MMM Hub & UKCP Conference & User Meeting 2025

IC7, and Denise Coates building, Keele University, Staffordshire, ST5 5AA

The Thomas Young Centre (University College London, Imperial College London, King’s College London, and Queen Mary University of London) and its partners, the University of Southampton, Brunel University London, and the University of Reading take great pleasure to announce the MMM Hub and UKCP Conference and User Meeting 2025, to be held this year at Keele University, between 15 – 18 September 2025. 

We are excited to announce that the Hub Conference will be preceded by a meeting of the United Kingdom Car-Parrinello Consortium (UKCP) community, from Monday lunchtime to Tuesday lunchtime. Crossover talks will take place on Tuesday morning which will be of interest to everyone.

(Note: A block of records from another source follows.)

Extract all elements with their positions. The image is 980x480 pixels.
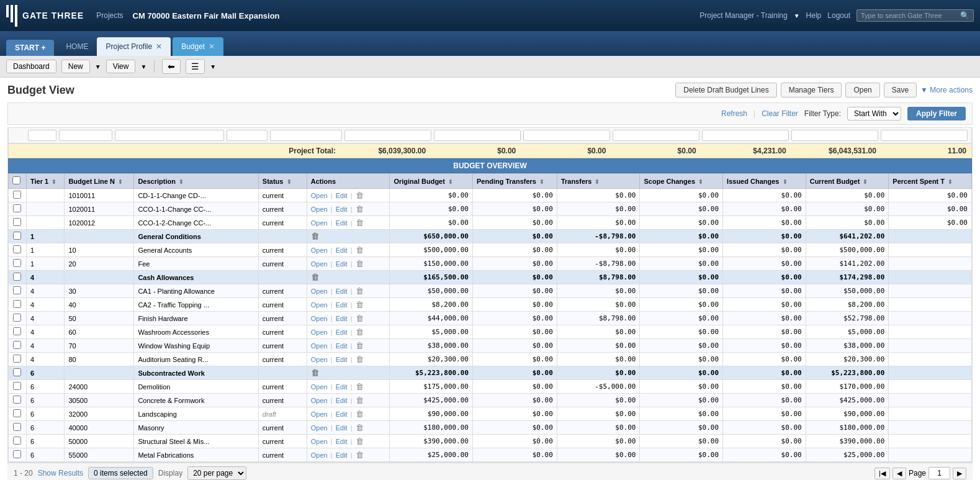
desc-sort-icon[interactable]: ⇕	[179, 179, 184, 185]
back-btn[interactable]: ⬅	[162, 59, 181, 74]
tier1-sort-icon[interactable]: ⇕	[52, 179, 56, 185]
edit-link[interactable]: Edit	[336, 301, 348, 309]
project-profile-tab[interactable]: Project Profile ✕	[97, 37, 171, 56]
delete-icon[interactable]: 🗑	[311, 232, 319, 241]
help-link[interactable]: Help	[806, 11, 822, 20]
filter-issued-input[interactable]	[702, 130, 789, 141]
row-checkbox[interactable]	[13, 355, 21, 363]
pending-sort-icon[interactable]: ⇕	[539, 179, 544, 185]
delete-icon[interactable]: 🗑	[356, 382, 364, 391]
filter-actions-input[interactable]	[270, 130, 342, 141]
user-dropdown-arrow[interactable]: ▼	[794, 12, 800, 19]
row-checkbox[interactable]	[13, 259, 21, 267]
edit-link[interactable]: Edit	[336, 260, 348, 268]
status-sort-icon[interactable]: ⇕	[287, 179, 292, 185]
open-link[interactable]: Open	[311, 260, 328, 268]
edit-link[interactable]: Edit	[336, 438, 348, 445]
row-checkbox[interactable]	[13, 232, 21, 240]
edit-link[interactable]: Edit	[336, 397, 348, 404]
filter-transfers-input[interactable]	[523, 130, 610, 141]
project-profile-close-icon[interactable]: ✕	[156, 42, 162, 51]
filter-type-select[interactable]: Start With	[847, 107, 901, 120]
next-page-btn[interactable]: ▶	[953, 468, 966, 479]
row-checkbox[interactable]	[13, 382, 21, 390]
projects-link[interactable]: Projects	[96, 11, 123, 20]
open-btn[interactable]: Open	[845, 83, 879, 97]
view-btn[interactable]: View	[106, 60, 136, 73]
row-checkbox[interactable]	[13, 437, 21, 445]
new-dropdown-arrow[interactable]: ▼	[95, 63, 101, 70]
transfers-sort-icon[interactable]: ⇕	[595, 179, 600, 185]
open-link[interactable]: Open	[311, 438, 328, 445]
filter-desc-input[interactable]	[115, 130, 224, 141]
delete-icon[interactable]: 🗑	[356, 409, 364, 419]
edit-link[interactable]: Edit	[336, 356, 348, 363]
delete-icon[interactable]: 🗑	[356, 355, 364, 364]
row-checkbox[interactable]	[13, 450, 21, 458]
menu-dropdown-arrow[interactable]: ▼	[210, 63, 216, 70]
row-checkbox[interactable]	[13, 273, 21, 281]
edit-link[interactable]: Edit	[336, 247, 348, 254]
edit-link[interactable]: Edit	[336, 410, 348, 418]
budget-tab[interactable]: Budget ✕	[173, 37, 223, 56]
filter-orig-budget-input[interactable]	[344, 130, 431, 141]
first-page-btn[interactable]: |◀	[874, 468, 890, 479]
open-link[interactable]: Open	[311, 383, 328, 391]
edit-link[interactable]: Edit	[336, 383, 348, 391]
delete-icon[interactable]: 🗑	[356, 423, 364, 432]
prev-page-btn[interactable]: ◀	[892, 468, 906, 479]
refresh-link[interactable]: Refresh	[721, 109, 747, 118]
edit-link[interactable]: Edit	[336, 328, 348, 336]
search-box[interactable]: 🔍	[856, 9, 974, 22]
row-checkbox[interactable]	[13, 286, 21, 294]
delete-icon[interactable]: 🗑	[356, 218, 364, 227]
row-checkbox[interactable]	[13, 204, 21, 212]
edit-link[interactable]: Edit	[336, 206, 348, 213]
filter-line-input[interactable]	[59, 130, 112, 141]
row-checkbox[interactable]	[13, 341, 21, 349]
delete-icon[interactable]: 🗑	[356, 314, 364, 323]
row-checkbox[interactable]	[13, 300, 21, 308]
logout-link[interactable]: Logout	[827, 11, 850, 20]
open-link[interactable]: Open	[311, 356, 328, 363]
pct-sort-icon[interactable]: ⇕	[948, 179, 953, 185]
search-input[interactable]	[861, 12, 960, 19]
open-link[interactable]: Open	[311, 410, 328, 418]
page-number-input[interactable]	[928, 467, 950, 479]
row-checkbox[interactable]	[13, 191, 21, 199]
open-link[interactable]: Open	[311, 397, 328, 404]
filter-status-input[interactable]	[227, 130, 267, 141]
open-link[interactable]: Open	[311, 301, 328, 309]
edit-link[interactable]: Edit	[336, 451, 348, 459]
row-checkbox[interactable]	[13, 245, 21, 253]
row-checkbox[interactable]	[13, 368, 21, 376]
budget-close-icon[interactable]: ✕	[209, 42, 215, 51]
view-dropdown-arrow[interactable]: ▼	[140, 63, 146, 70]
show-results-link[interactable]: Show Results	[38, 469, 83, 478]
filter-tier1-input[interactable]	[28, 130, 56, 141]
row-checkbox[interactable]	[13, 423, 21, 431]
row-checkbox[interactable]	[13, 314, 21, 322]
orig-sort-icon[interactable]: ⇕	[448, 179, 453, 185]
delete-icon[interactable]: 🗑	[356, 259, 364, 268]
manage-tiers-btn[interactable]: Manage Tiers	[781, 83, 842, 97]
user-label[interactable]: Project Manager - Training	[699, 11, 787, 20]
delete-icon[interactable]: 🗑	[356, 204, 364, 214]
edit-link[interactable]: Edit	[336, 192, 348, 199]
open-link[interactable]: Open	[311, 192, 328, 199]
open-link[interactable]: Open	[311, 451, 328, 459]
delete-icon[interactable]: 🗑	[356, 286, 364, 296]
edit-link[interactable]: Edit	[336, 219, 348, 227]
edit-link[interactable]: Edit	[336, 424, 348, 432]
start-tab[interactable]: START +	[6, 40, 54, 56]
select-all-checkbox[interactable]	[12, 176, 20, 184]
delete-draft-btn[interactable]: Delete Draft Budget Lines	[675, 83, 776, 97]
line-sort-icon[interactable]: ⇕	[118, 179, 123, 185]
open-link[interactable]: Open	[311, 328, 328, 336]
delete-icon[interactable]: 🗑	[356, 396, 364, 405]
delete-icon[interactable]: 🗑	[311, 273, 319, 282]
row-checkbox[interactable]	[13, 409, 21, 417]
delete-icon[interactable]: 🗑	[356, 437, 364, 446]
issued-sort-icon[interactable]: ⇕	[783, 179, 788, 185]
per-page-select[interactable]: 20 per page	[187, 466, 246, 480]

A mix of leading expert invited and contributing speakers will deliver talks in state-of the art materials simulation techniques and software developments in High Performance Computing. Contributed talks from MMM Hub Users will inform the scientific innovations taking place at the MMM Hub, addressing advanced materials, biological and soft matter, catalysis, multi-scale modelling, materials discovery and design and the impacts to society and industry seen through simulation of materials at the atomic scale. Attendees will be exposed to the latest technological advances in HPC, which continues to play a fundamental role in driving forward the progress of computational science, with a focus on software development and hardware advances. 

This 6^th edition of the annual MMM Hub Conference will once again bring MMM Hub users and collaborators of this thriving community together, alongside hardware manufacturers HPC and Intel, and the first-class team who are key to the operational success of ‘Young’ at the Hub. 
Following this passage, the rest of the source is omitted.